Cooper Limitless in starring role

By Joshua Knopp/managing editor

The moral of the story is to never accept pills from your ex-brother-in-law.

Eddie Morra (Bradley Cooper) ponders his newfound potential and wonders how he can use it in Limitless.
Photo courtesy Rogue Pictures

When Eddie Morra (Bradley Cooper) makes this mistake in Limitless, it’s after hitting rock bottom. He has 90 pages of a novel due the next day and not a word on paper, and he’s just been left by his girlfriend and bank (Abbie Cornish). The drug that he accepts, however, increases his mental capacity exponentially.

By the time he goes to bed that evening, he’s finished the book, helped his landlord’s wife with her law paper, had sex and cleaned his apartment.

Morra comes into a long-term supply of the drug but soon finds himself targeted by others who have been exposed to it because seemingly no one knows who makes the drug and withdrawal is deadly.

“Allowing access to 100 percent of the brain,” as the advertisement states, isn’t really accurate. Humans use 100 percent of their brains every day, though not at the same time. The ability to use it all at once wouldn’t increase mental performance, either, because each part of the brain has its own job and doesn’t really lend itself to other tasks.

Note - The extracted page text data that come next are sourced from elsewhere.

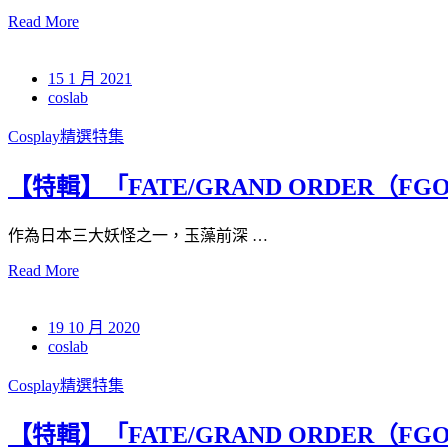
Read More
15 1 月 2021
coslab
Cosplay精選特集
【特輯】「FATE/GRAND ORDER（FG
作為日本三大妖怪之一，玉藻前深 …
Read More
19 10 月 2020
coslab
Cosplay精選特集
【特輯】「FATE/GRAND ORDER（FGO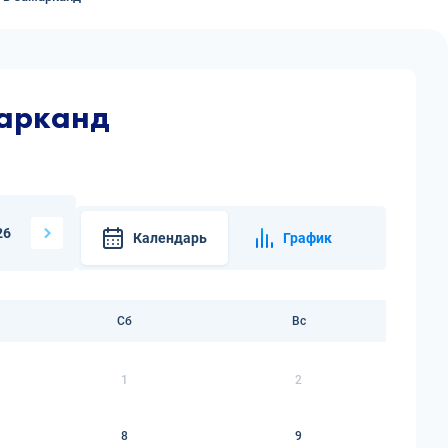
марканд
26
Календарь
График
Сб
Вс
1
2
8
9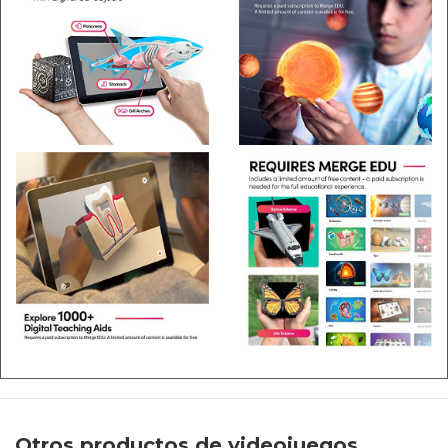
Otros productos de videojuegos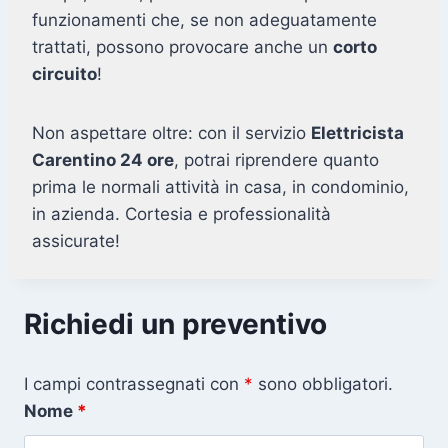
funzionamenti che, se non adeguatamente
trattati, possono provocare anche un
corto
circuito
!
Non aspettare oltre: con il servizio
Elettricista
Carentino 24 ore
, potrai riprendere quanto
prima le normali attività in casa, in condominio,
in azienda. Cortesia e professionalità
assicurate!
Richiedi un preventivo
I campi contrassegnati con
*
sono obbligatori.
Nome
*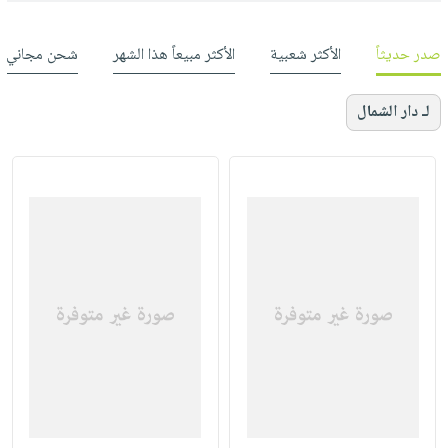
صدر حديثاً
الأكثر شعبية
الأكثر مبيعاً هذا الشهر
شحن مجاني
لـ دار الشمال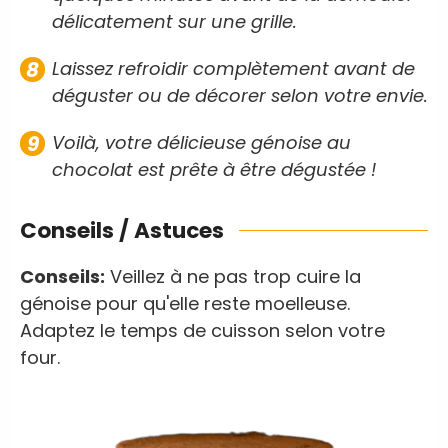
délicatement sur une grille.
Laissez refroidir complètement avant de
déguster ou de décorer selon votre envie.
Voilà, votre délicieuse génoise au
chocolat est prête à être dégustée !
Conseils / Astuces
Conseils:
Veillez à ne pas trop cuire la
génoise pour qu'elle reste moelleuse.
Adaptez le temps de cuisson selon votre
four.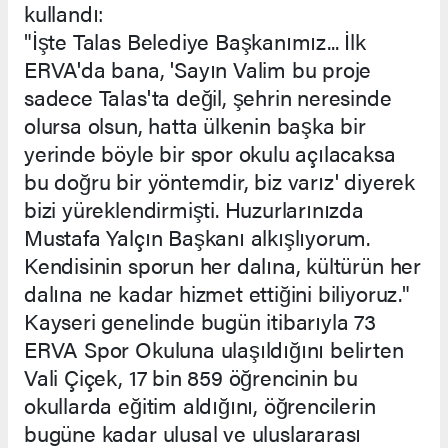
kullandı:
"İşte Talas Belediye Başkanımız... İlk
ERVA'da bana, 'Sayın Valim bu proje
sadece Talas'ta değil, şehrin neresinde
olursa olsun, hatta ülkenin başka bir
yerinde böyle bir spor okulu açılacaksa
bu doğru bir yöntemdir, biz varız' diyerek
bizi yüreklendirmişti. Huzurlarınızda
Mustafa Yalçın Başkanı alkışlıyorum.
Kendisinin sporun her dalına, kültürün her
dalına ne kadar hizmet ettiğini biliyoruz."
Kayseri genelinde bugün itibarıyla 73
ERVA Spor Okuluna ulaşıldığını belirten
Vali Çiçek, 17 bin 859 öğrencinin bu
okullarda eğitim aldığını, öğrencilerin
bugüne kadar ulusal ve uluslararası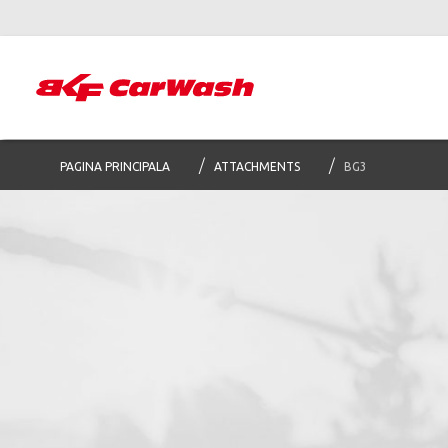
PAGINA PRINCIPALA
ATTACHMENTS
BG3
Abone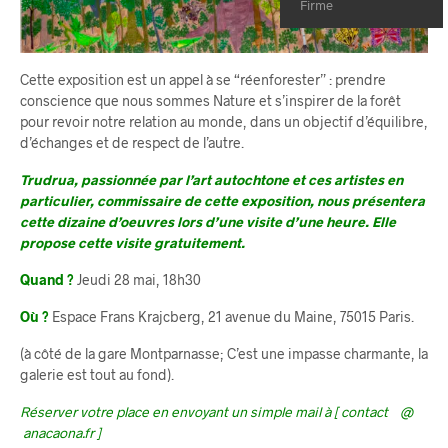
Firme
Cette exposition est un appel à se “réenforester” : prendre
conscience que nous sommes Nature et s’inspirer de la forêt
pour revoir notre relation au monde, dans un objectif d’équilibre,
d’échanges et de respect de l’autre.
Trudrua, passionnée par l’art autochtone et ces artistes en
particulier, commissaire de cette exposition, nous présentera
cette dizaine d’oeuvres lors d’une visite d’une heure. Elle
propose cette visite gratuitement.
Quand ?
Jeudi 28 mai, 18h30
Où ?
Espace Frans Krajcberg, 21 avenue du Maine, 75015 Paris.
(à côté de la gare Montparnasse; C’est une impasse charmante, la
galerie est tout au fond).
Réserver votre place en envoyant un simple mail à [ contact @
anacaona.fr ]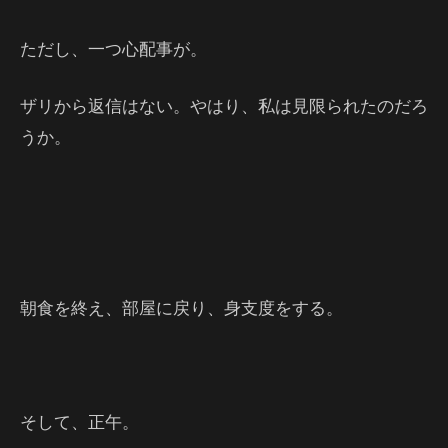
ただし、一つ心配事が。
ザリから返信はない。やはり、私は見限られたのだろ
うか。
朝食を終え、部屋に戻り、身支度をする。
そして、正午。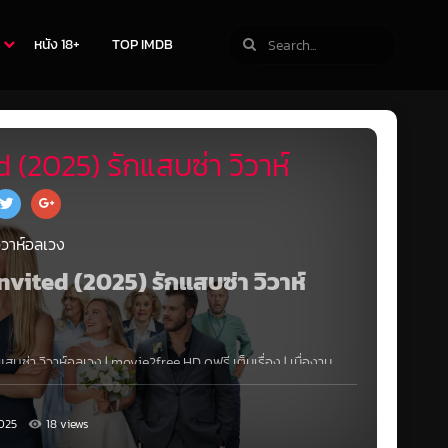
หนัง 18+
TOP IMDB
 (2025) รักแสบซ่า วิวาห์
ิวาห์อลเวง
Invited (2025) รักแสบซ่า วิวาห์
แสบซ่า วิวาห์อลเวง
|
movie2free
HD ดูฟรี เต็มเรื่อง | เมื่องาน
ทั้งสองฝ่ายจึงต้องเจอกับความท้าทายในการรักษาช่วงเวลาพิเศษ
่งหนึ่ง กับพี่เจ้าสาวอีกฝั่งหนึ่ง ต้องต่อสู้กันอย่างสับสน
บคนที่พวกเขารัก
025
18 views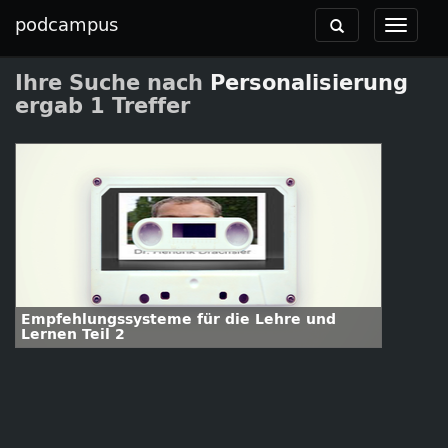
podcampus
Toggle
Toggle
navigation
navigat
Ihre Suche nach
Personalisierung
ergab 1 Treffer
Empfehlungssysteme für die Lehre und
Lernen Teil 2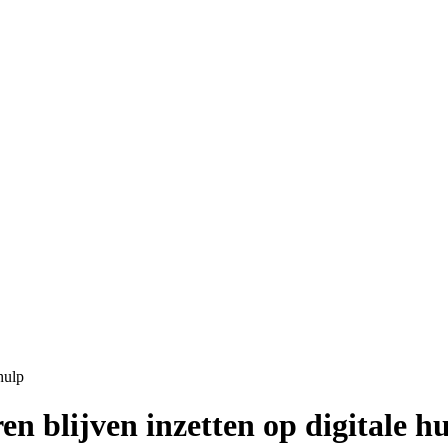
hulp
n blijven inzetten op digitale h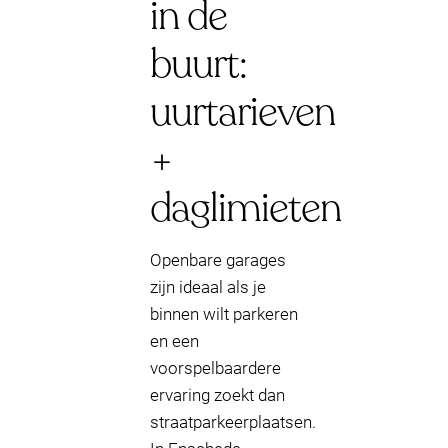
in de
buurt:
uurtarieven
+
daglimieten
Openbare garages
zijn ideaal als je
binnen wilt parkeren
en een
voorspelbaardere
ervaring zoekt dan
straatparkeerplaatsen.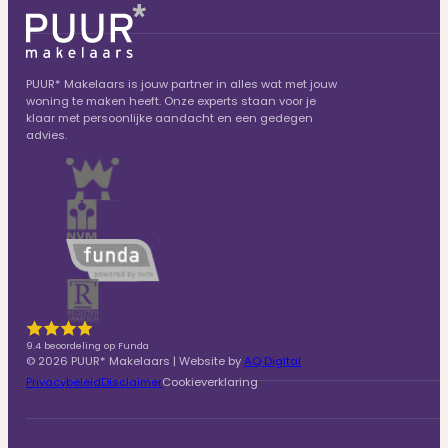
PUUR* Makelaars is jouw partner in alles wat met jouw
woning te maken heeft. Onze experts staan voor je
klaar met persoonlijke aandacht en een gedegen
advies.
9.4 beoordeling op Funda
© 2026 PUUR* Makelaars | Website by
AQ Digital
Privacybeleid
Disclaimer
Cookieverklaring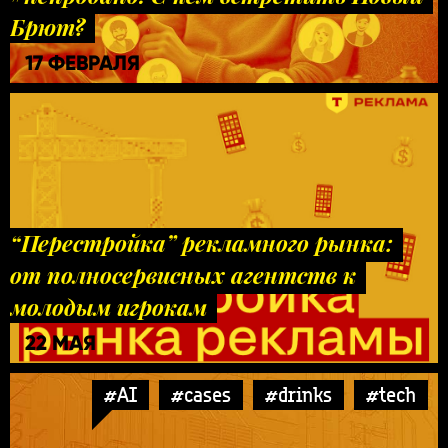
Брют?
17 ФЕВРАЛЯ
“Перестройка” рекламного рынка:
от полносервисных агентств к
молодым игрокам
22 МАЯ
#AI
#cases
#drinks
#tech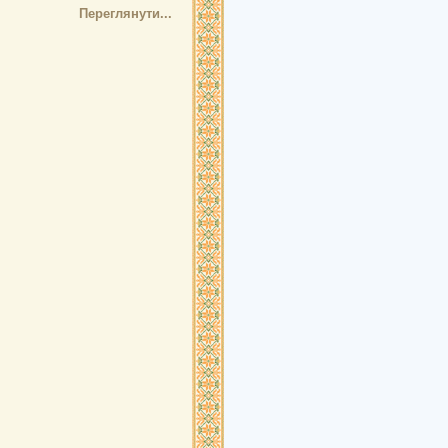
Переглянути...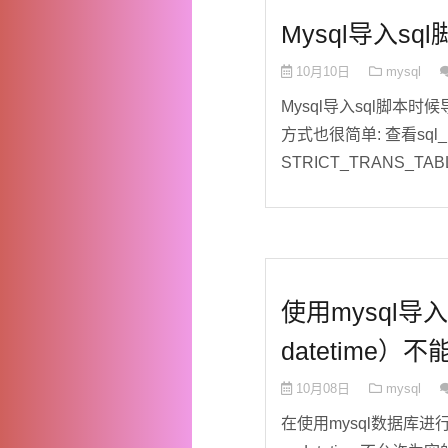
Mysql导入s
10月10日
mysql
Mysql导入sql脚本
方式也很简单: 查看sql_mod
STRICT_TRANS_TABL
使用mysql
datetime）不
10月08日
mysql
在使用mysql数据库进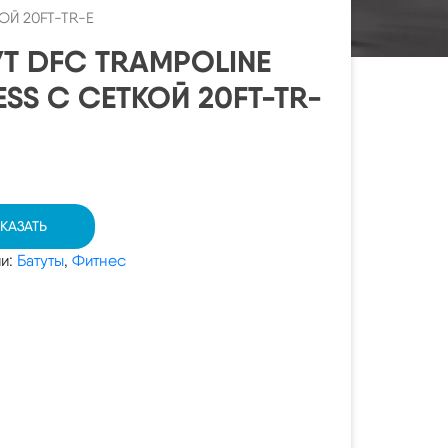
ОЙ 20FT-TR-E
УТ DFC TRAMPOLINE
ESS С СЕТКОЙ 20FT-TR-
КАЗАТЬ
ии:
Батуты
,
Фитнес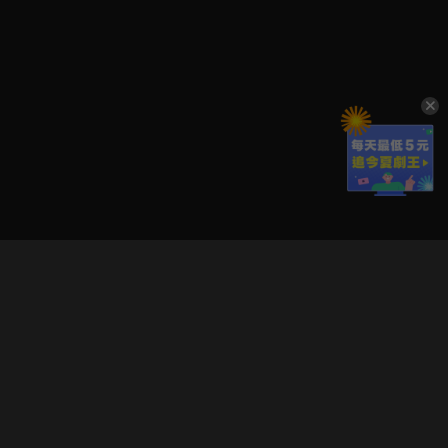
立即登入享受會員權益。
解鎖更多專屬功能，追劇更便利！
登入 / 註冊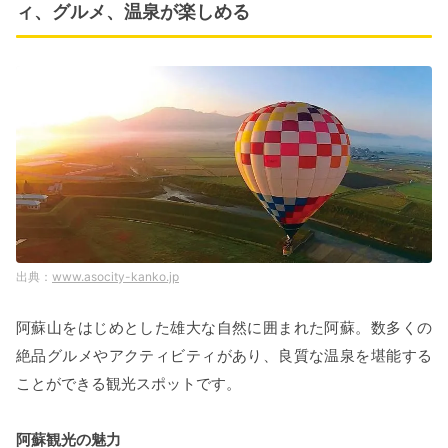
ィ、グルメ、温泉が楽しめる
www.asocity-kanko.jp
阿蘇山をはじめとした雄大な自然に囲まれた阿蘇。数多くの
絶品グルメやアクティビティがあり、良質な温泉を堪能する
ことができる観光スポットです。
阿蘇観光の魅力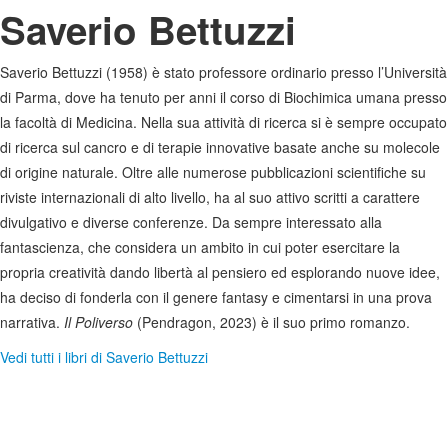
Saverio Bettuzzi
Saverio Bettuzzi (1958) è stato professore ordinario presso l’Università
di Parma, dove ha tenuto per anni il corso di Biochimica umana presso
la facoltà di Medicina. Nella sua attività di ricerca si è sempre occupato
di ricerca sul cancro e di terapie innovative basate anche su molecole
di origine naturale. Oltre alle numerose pubblicazioni scientifiche su
riviste internazionali di alto livello, ha al suo attivo scritti a carattere
divulgativo e diverse conferenze. Da sempre interessato alla
fantascienza, che considera un ambito in cui poter esercitare la
propria creatività dando libertà al pensiero ed esplorando nuove idee,
ha deciso di fonderla con il genere fantasy e cimentarsi in una prova
narrativa.
Il Poliverso
(Pendragon, 2023) è il suo primo romanzo.
Vedi tutti i libri di Saverio Bettuzzi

Limitless is, then, much more a study of addiction to power than a literal increase in brain function. Throughout the film, Morra encounters both businessmen (like Richard Bekins) and thugs (like Andrew Howard) who have encountered the drug and are either dying in defeat or stealing and murdering for more.

Morra himself spends the majority of the film either using his newfound abilities to collect obscene amounts of money in the stock market or trying desperately to maintain his supply.

The study is incomplete, but it is enough to cause thoughts to form in an attentive mind.

That Cooper plays a character who experiences a meteoric rise in Limitless is ironic because this film will complete his own. Bursting onto the scene in The Hangover and The A-Team, Cooper proves himself a legitimate star with a massive acting range with Limitless.

Another interesting note is that the film is based on a book written in 2001 called The Dark Fields. The book, which differs wildly from the film, is being re-released along with the movie being re-named Limitless. This confirms the marketing dominance of film over book with the latter adjusting clearly to the former.